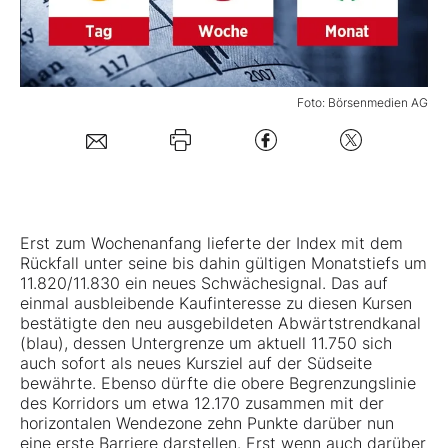
Mein B:O
Foto: Börsenmedien AG
Mein Konto
Folgen Sie uns
Kontakt
Erst zum Wochenanfang lieferte der Index mit dem
Rückfall unter seine bis dahin gültigen Monatstiefs um
11.820/11.830 ein neues Schwächesignal. Das auf
einmal ausbleibende Kaufinteresse zu diesen Kursen
bestätigte den neu ausgebildeten Abwärtstrendkanal
(blau), dessen Untergrenze um aktuell 11.750 sich
auch sofort als neues Kursziel auf der Südseite
bewährte. Ebenso dürfte die obere Begrenzungslinie
des Korridors um etwa 12.170 zusammen mit der
horizontalen Wendezone zehn Punkte darüber nun
eine erste Barriere darstellen. Erst wenn auch darüber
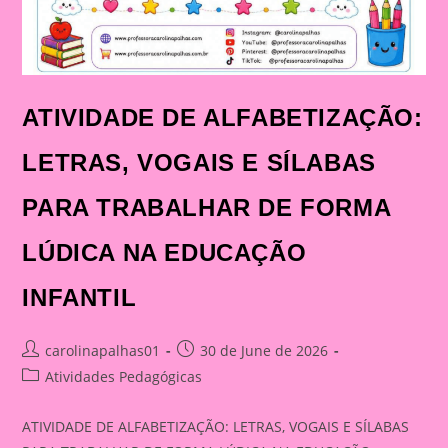
ATIVIDADE DE ALFABETIZAÇÃO:
LETRAS, VOGAIS E SÍLABAS
PARA TRABALHAR DE FORMA
LÚDICA NA EDUCAÇÃO
INFANTIL
Post
Post
carolinapalhas01
30 de June de 2026
author:
published:
Post
Atividades Pedagógicas
category:
ATIVIDADE DE ALFABETIZAÇÃO: LETRAS, VOGAIS E SÍLABAS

==*==

* **What the task requires**: In the entries above, find each line with the string "darüber" and copy it.

* **Response**:
horizontalen Wendezone zehn Punkte darüber nun
eine erste Barriere darstellen. Erst wenn auch darüber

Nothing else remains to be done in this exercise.